Nessuno di noi vuole ingerirsi nelle scelte di un governo straniero, men che meno in quelle di un governo con cui abbiamo solide relazioni economiche e culturali. Ma è evidente che le immagini che arrivano da Hong Kong travalicano i confini fisici degli Stati e interrogano le coscienze delle diverse opinioni pubbliche nazionali, in quanto il rispetto della dignità della persona e delle sue libertà nelle diverse forme di espressione è sentito come patrimonio condiviso.
Il caso di Hong Kong, poi, assume un significato particolare per la sua storia. In qualità di ex colonia britannica nel cuore del continente asiatico, è sempre stato un luogo cosmopolita, incontro di diverse culture e tradizioni, che lo ha reso naturalmente aperto all’innovazione e all’integrazione. Per anni è stato ponte culturale fra mondo occidentale e Cina. Cosi come ha rappresentato e rappresenta tuttora la porta di accesso della parte degli in vestimenti stranieri nella Repubblica popolare cinese.
Il principio di “una Cina, due sistemi” prevede una forte autonomia politica, economica e soprattutto giudiziaria per Hong Kong (fino al 2047). Metterlo in discussione significa cancellare una storia centenaria, vuol dire incidere sull’identità più profonda della popolazione. Motivo per il quale le manifestazioni hanno conosciuto una partecipazione di massa senza precedenti, nonostante le reazioni, spesso brutali, della polizia locale; cosi come le elezioni distrettuali di domenica scorsa hanno visto trionfare in maniera plebiscitaria il fronte democratico, che ha conquistato circa il 90% dei seggi.

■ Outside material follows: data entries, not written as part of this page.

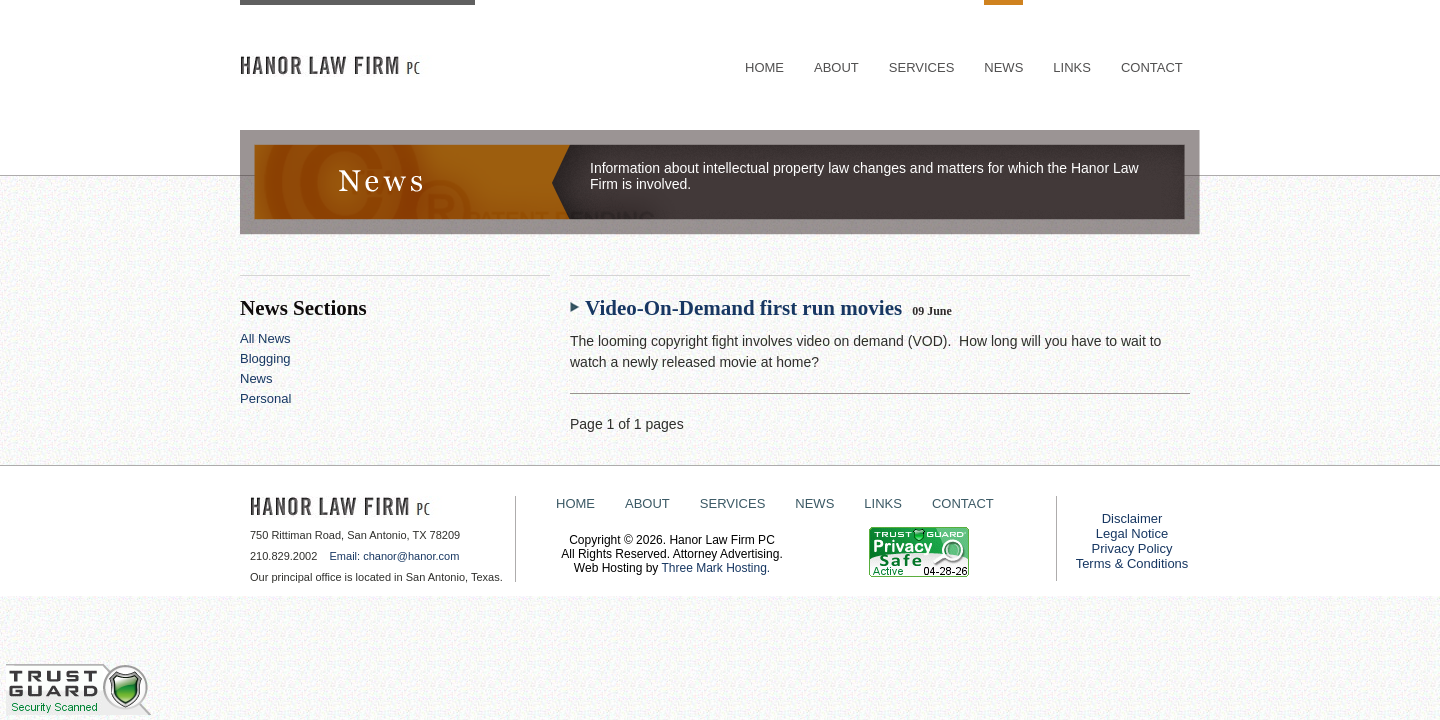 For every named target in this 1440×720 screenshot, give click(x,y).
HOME (764, 67)
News (256, 378)
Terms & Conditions (1132, 563)
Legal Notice (1132, 533)
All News (265, 338)
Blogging (265, 358)
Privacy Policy (1132, 548)
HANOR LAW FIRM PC (357, 66)
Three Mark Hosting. (715, 568)
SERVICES (922, 67)
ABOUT (836, 67)
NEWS (1003, 67)
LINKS (1072, 67)
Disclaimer (1132, 518)
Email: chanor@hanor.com (392, 556)
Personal (265, 398)
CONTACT (1152, 67) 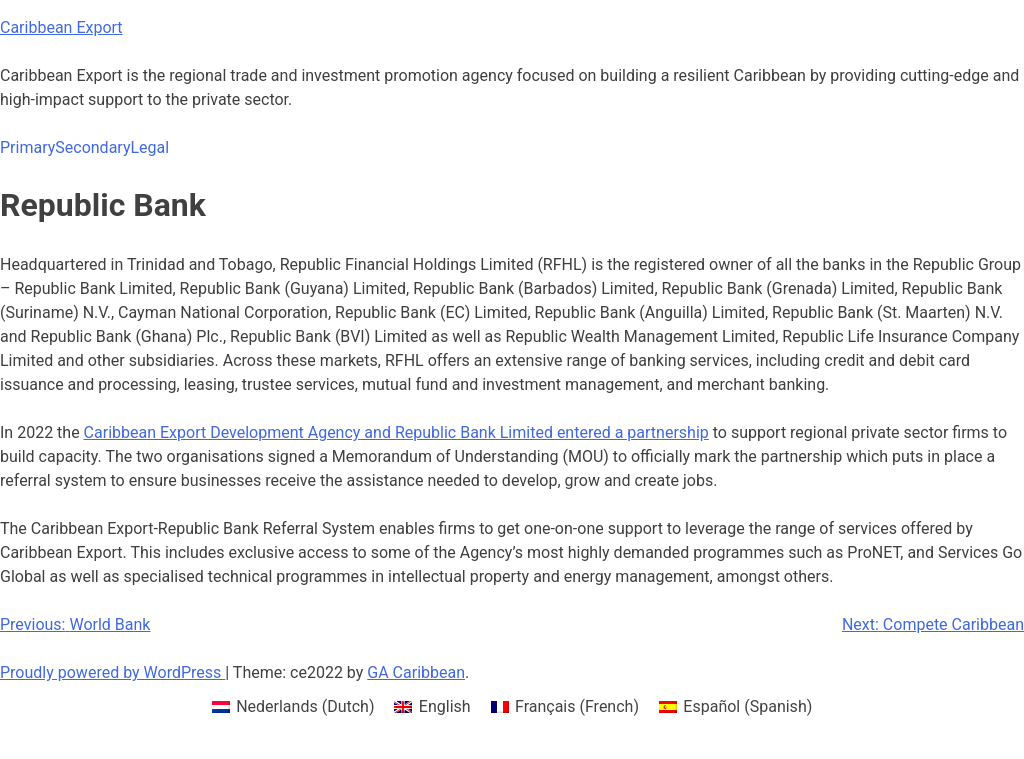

È dunque utile che la comunità e i media internazionali continuino a tenere i fari ben accesi per chiedere il rispetto dei diritti e delle libertà fondamentali e per evitare che si ripetano azioni di repressione. Per parte nostra, come parlamentari del Pd, lavoriamo perché il governo italiano si muova nel solco della Risoluzione adottata dal Parlamento Europeo il 18 luglio scorso, per chiedere il rispetto dell’autonornia speciale di Hong Kong e, insieme agli altri partner europei, per sostenere in tutte le sedi internazionali l’avvio di un’indagine conoscitiva per verificare la violazione dei diritti umani in occasione delle manifestazioni.
Su questi temi siamo convinti di poter trovare anche altri compagni di strada nelle aule del Parlamento, poiché è una battaglia che merita davvero di essere sostenuta al di là dei colori politici.